======== EXERCISE INPUT ========

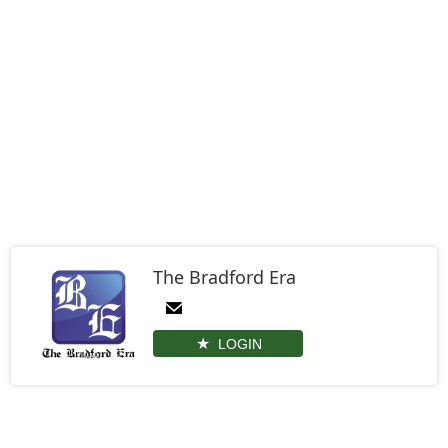
The Bradford Era
LOGIN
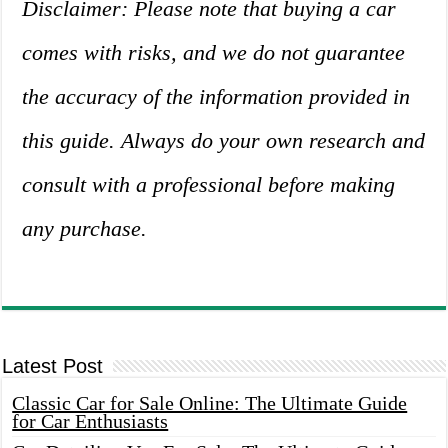
Disclaimer: Please note that buying a car
comes with risks, and we do not guarantee
the accuracy of the information provided in
this guide. Always do your own research and
consult with a professional before making
any purchase.
Latest Post
Classic Car for Sale Online: The Ultimate Guide
for Car Enthusiasts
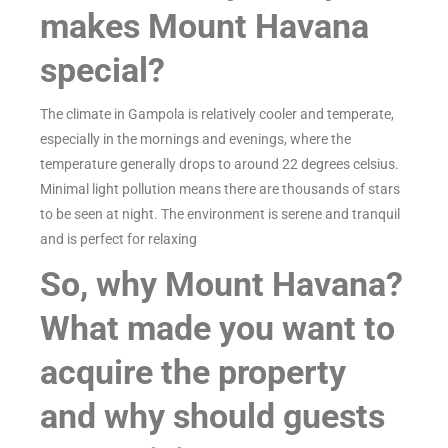
makes Mount Havana
special?
The climate in Gampola is relatively cooler and temperate,
especially in the mornings and evenings, where the
temperature generally drops to around 22 degrees celsius.
Minimal light pollution means there are thousands of stars
to be seen at night. The environment is serene and tranquil
and is perfect for relaxing
So, why Mount Havana?
What made you want to
acquire the property
and why should guests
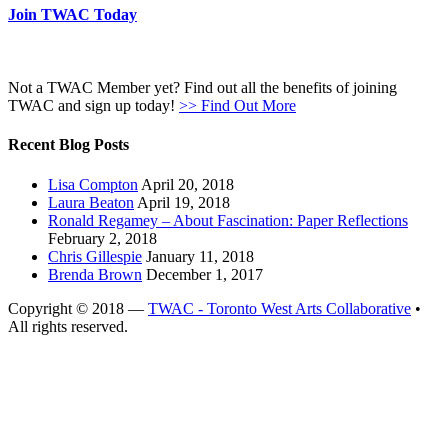
Join TWAC Today
Not a TWAC Member yet? Find out all the benefits of joining
TWAC and sign up today!
>> Find Out More
Recent Blog Posts
Lisa Compton
April 20, 2018
Laura Beaton
April 19, 2018
Ronald Regamey – About Fascination: Paper Reflections
February 2, 2018
Chris Gillespie
January 11, 2018
Brenda Brown
December 1, 2017
Copyright © 2018 —
TWAC - Toronto West Arts Collaborative
•
All rights reserved.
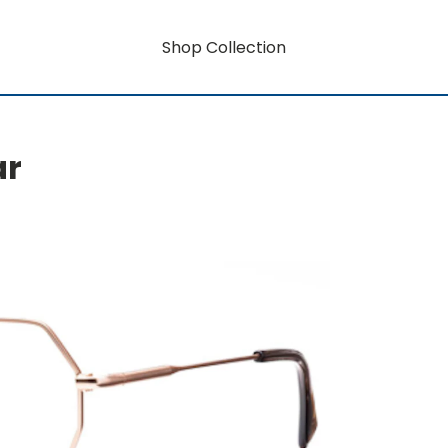
Shop Collection
ar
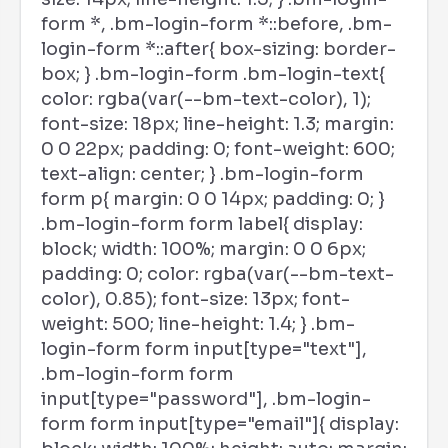
form *, .bm-login-form *::before, .bm-
login-form *::after{ box-sizing: border-
box; } .bm-login-form .bm-login-text{
color: rgba(var(--bm-text-color), 1);
font-size: 18px; line-height: 1.3; margin:
0 0 22px; padding: 0; font-weight: 600;
text-align: center; } .bm-login-form
form p{ margin: 0 0 14px; padding: 0; }
.bm-login-form form label{ display:
block; width: 100%; margin: 0 0 6px;
padding: 0; color: rgba(var(--bm-text-
color), 0.85); font-size: 13px; font-
weight: 500; line-height: 1.4; } .bm-
login-form form input[type="text"],
.bm-login-form form
input[type="password"], .bm-login-
form form input[type="email"]{ display:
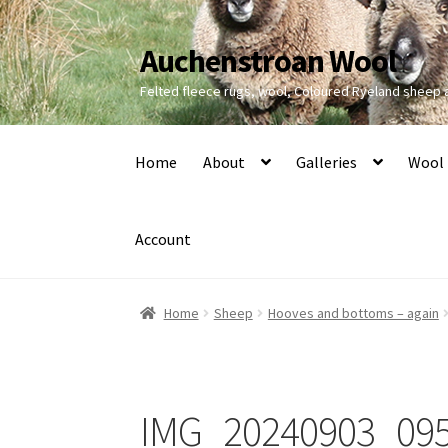
Auchenstroan Wool
Skip
Skip
to
to
Felted fleece rugs, wool, Coloured Ryeland sheep
navigation
content
Home
About
Galleries
Wool
Account
Home
Sheep
Hooves and bottoms – again
IMG_20240903_09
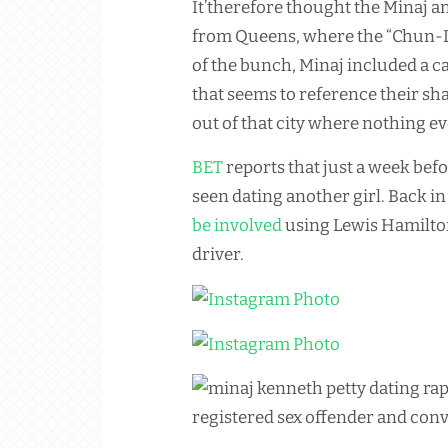
It’therefore thought the Minaj a
from Queens, where the “Chun-Li”
of the bunch, Minaj included a ca
that seems to reference their s
out of that city where nothing e
BET
reports that just a week befo
seen dating another girl. Back 
be involved
using Lewis Hamilton
driver.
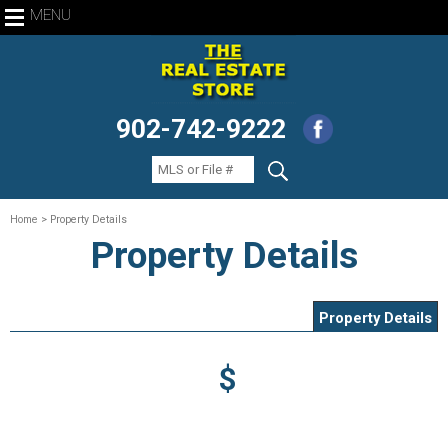
MENU
902-742-9222
Home
> Property Details
Property Details
Property Details
$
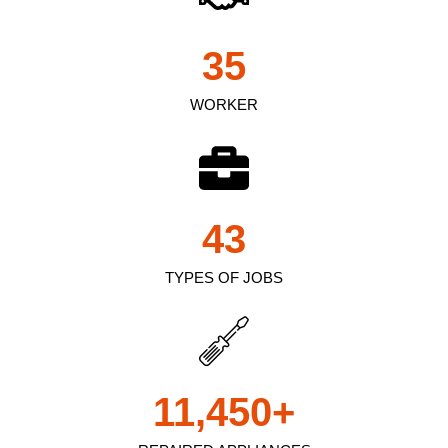
35
WORKER
43
TYPES OF JOBS
11,450
+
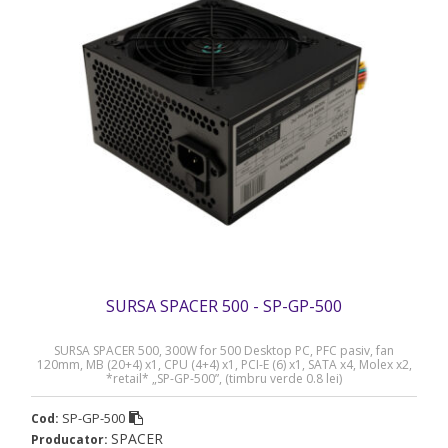
SURSA SPACER 500 - SP-GP-500
SURSA SPACER 500, 300W for 500 Desktop PC, PFC pasiv, fan
120mm, MB (20+4) x1, CPU (4+4) x1, PCI-E (6) x1, SATA x4, Molex x2,
*retail* „SP-GP-500”, (timbru verde 0.8 lei)
SP-GP-500
Cod:
SPACER
Producator:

========

ACTION ITEM => Give back exactly the lines from the line with "TYPES OF JOBS" through the end of the material above, inclusive, with no pictures.

WRITTEN RESPONSE =>
TYPES OF JOBS
11,450
+
SURSA SPACER 500 - SP-GP-500
SURSA SPACER 500, 300W for 500 Desktop PC, PFC pasiv, fan
120mm, MB (20+4) x1, CPU (4+4) x1, PCI-E (6) x1, SATA x4, Molex x2,
*retail* „SP-GP-500”, (timbru verde 0.8 lei)
SP-GP-500
Cod:
SPACER
Producator:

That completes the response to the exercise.